**Activity:** Give the data below again exactly as written, without its pictures.

++++ Provided data ++++

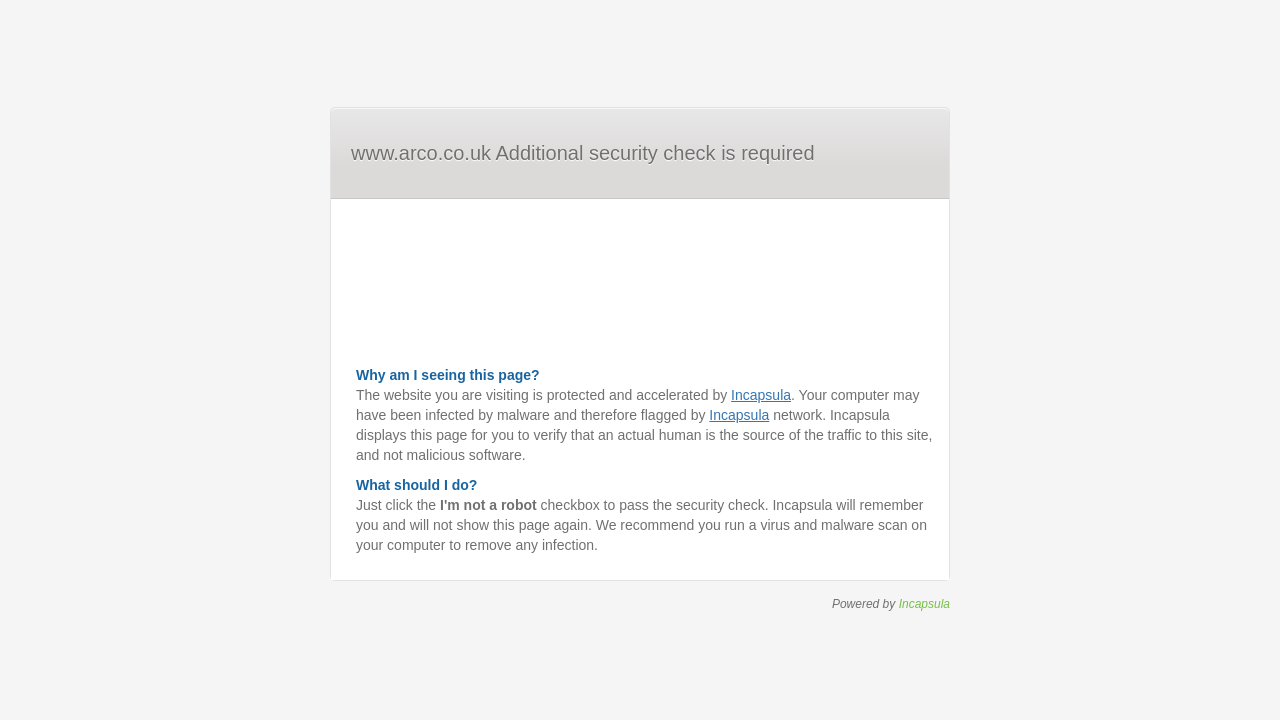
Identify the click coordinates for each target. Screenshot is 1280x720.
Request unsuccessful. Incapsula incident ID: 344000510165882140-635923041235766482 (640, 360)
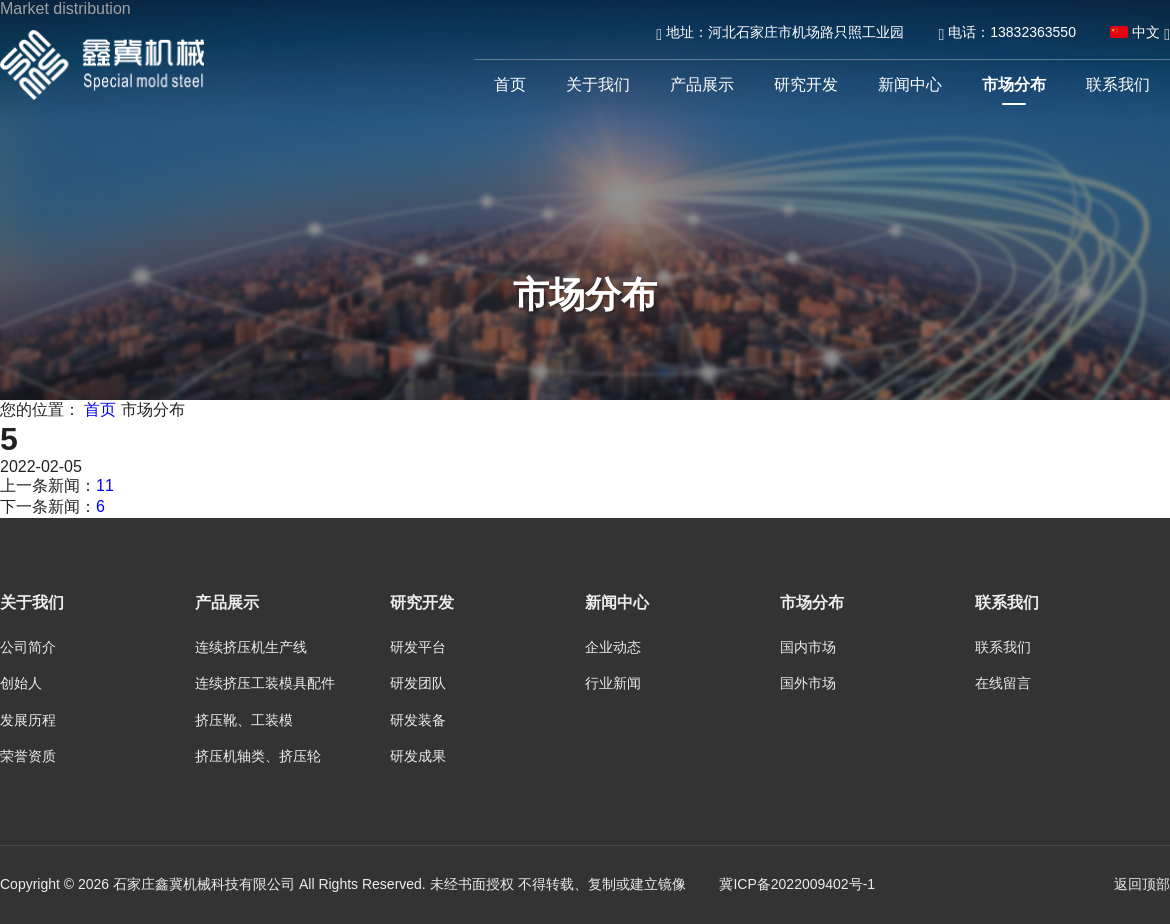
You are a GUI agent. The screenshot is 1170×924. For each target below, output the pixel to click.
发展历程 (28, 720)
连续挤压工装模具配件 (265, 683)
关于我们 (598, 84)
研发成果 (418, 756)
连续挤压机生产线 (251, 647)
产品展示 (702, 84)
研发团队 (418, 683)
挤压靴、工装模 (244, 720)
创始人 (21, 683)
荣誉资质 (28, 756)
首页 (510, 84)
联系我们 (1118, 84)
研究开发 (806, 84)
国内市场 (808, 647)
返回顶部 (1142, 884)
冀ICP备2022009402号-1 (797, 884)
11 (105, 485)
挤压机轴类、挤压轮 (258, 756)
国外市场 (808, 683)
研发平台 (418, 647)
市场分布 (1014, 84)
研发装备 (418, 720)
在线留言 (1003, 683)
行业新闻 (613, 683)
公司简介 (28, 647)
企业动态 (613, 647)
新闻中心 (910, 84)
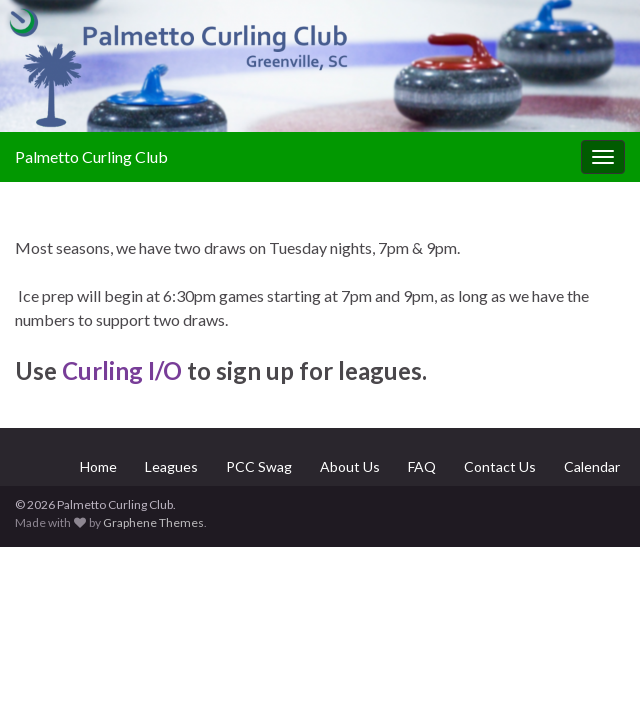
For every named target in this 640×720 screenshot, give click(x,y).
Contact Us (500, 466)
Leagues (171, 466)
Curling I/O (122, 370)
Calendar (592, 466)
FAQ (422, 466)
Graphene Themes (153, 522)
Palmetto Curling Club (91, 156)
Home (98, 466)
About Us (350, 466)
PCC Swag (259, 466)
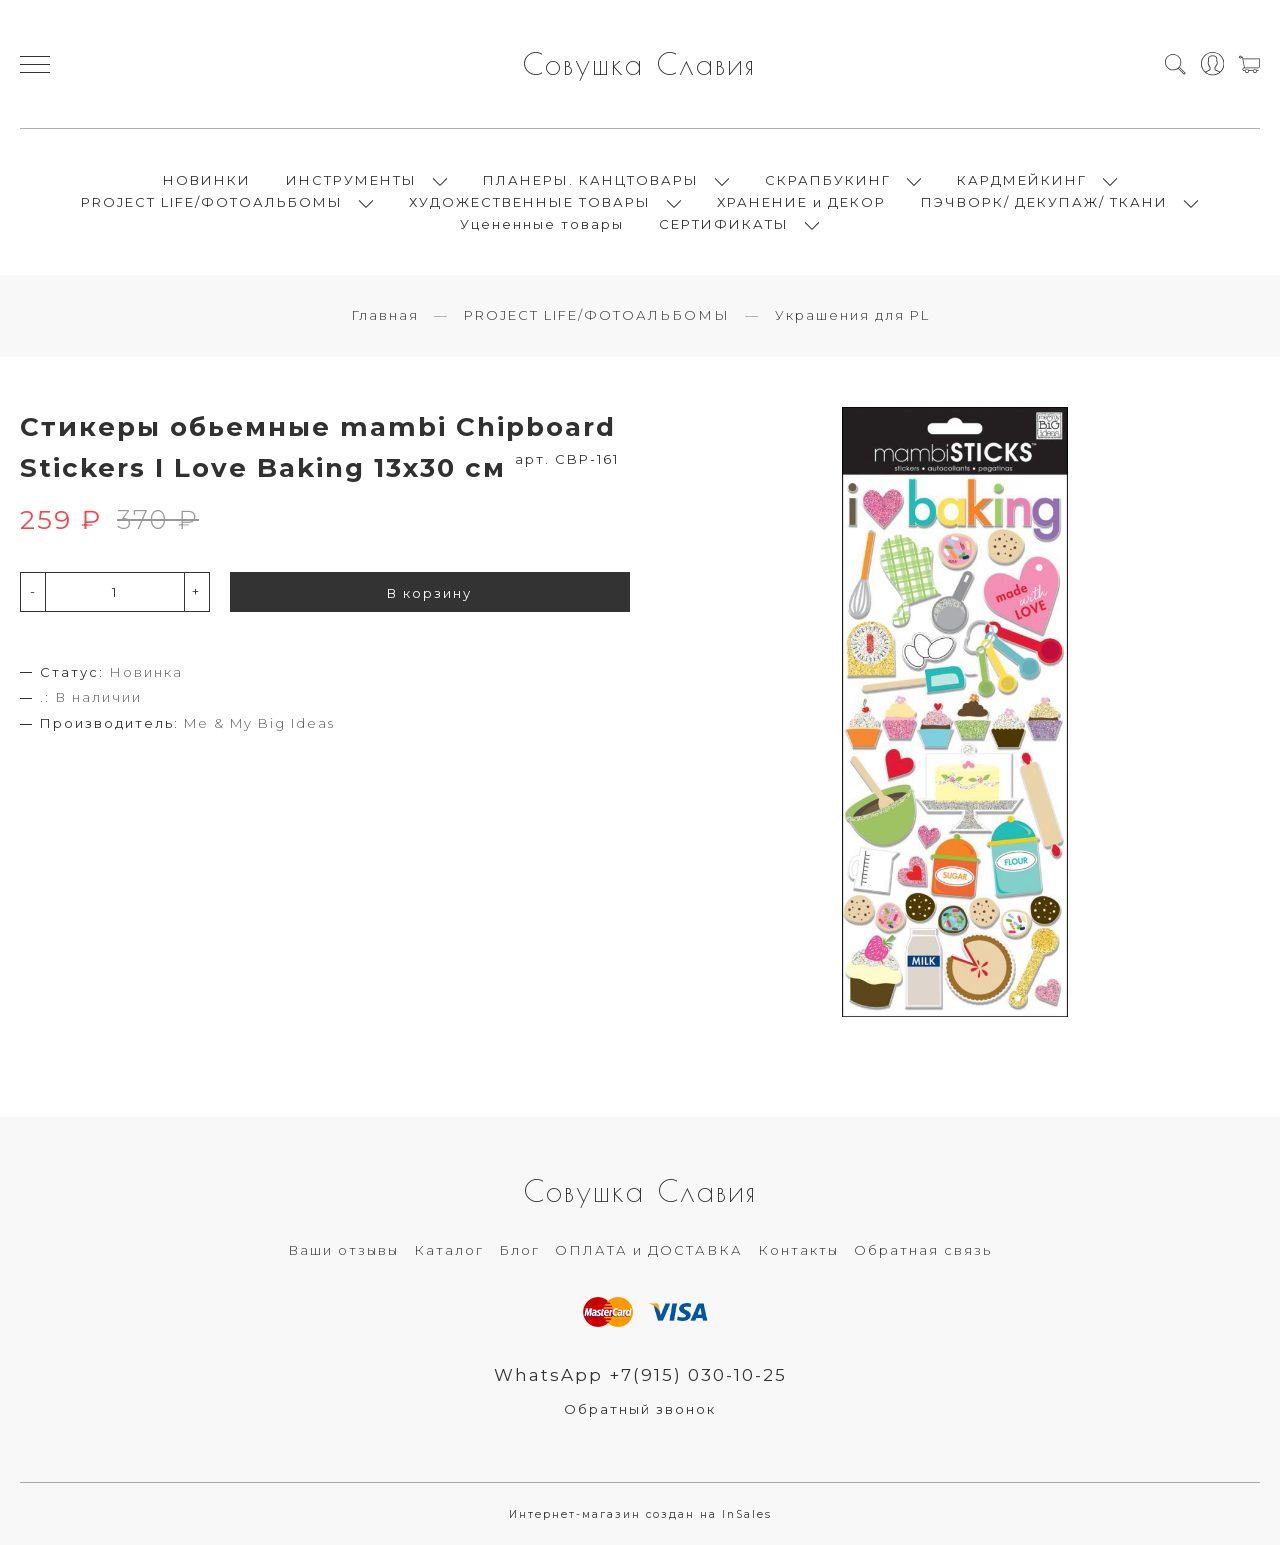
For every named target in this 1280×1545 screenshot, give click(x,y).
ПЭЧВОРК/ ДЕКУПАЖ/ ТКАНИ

++++

**Reply:**
Identify the click coordinates for each target. Screenshot is 1280x720.
Request unsuccessful. Incapsula incident ID: 344000510165882140-635923041235766482 (640, 360)
You are a GUI agent. The screenshot is 1170×924. For each target below, output the pixel to click.
发展历程 (28, 720)
连续挤压工装模具配件 (265, 683)
关于我们 (598, 84)
研发成果 (418, 756)
连续挤压机生产线 (251, 647)
产品展示 (702, 84)
研发团队 (418, 683)
挤压靴、工装模 (244, 720)
创始人 (21, 683)
荣誉资质 (28, 756)
首页 (510, 84)
联系我们 (1118, 84)
研究开发 (806, 84)
国内市场 (808, 647)
返回顶部 (1142, 884)
冀ICP备2022009402号-1 (797, 884)
11 (105, 485)
挤压机轴类、挤压轮 (258, 756)
国外市场 (808, 683)
研发平台 (418, 647)
市场分布 (1014, 84)
研发装备 (418, 720)
在线留言 (1003, 683)
行业新闻 (613, 683)
公司简介 (28, 647)
企业动态 (613, 647)
新闻中心 (910, 84)
For every named target in this 640×720 screenshot, give click(x,y).
Contact Us (500, 466)
Leagues (171, 466)
Curling I/O (122, 370)
Calendar (592, 466)
FAQ (422, 466)
Graphene Themes (153, 522)
Palmetto Curling Club (91, 156)
Home (98, 466)
About Us (350, 466)
PCC Swag (259, 466)
For every named target in this 1280×1545 screenshot, give click(x,y).
ПЭЧВОРК/ ДЕКУПАЖ/ ТКАНИ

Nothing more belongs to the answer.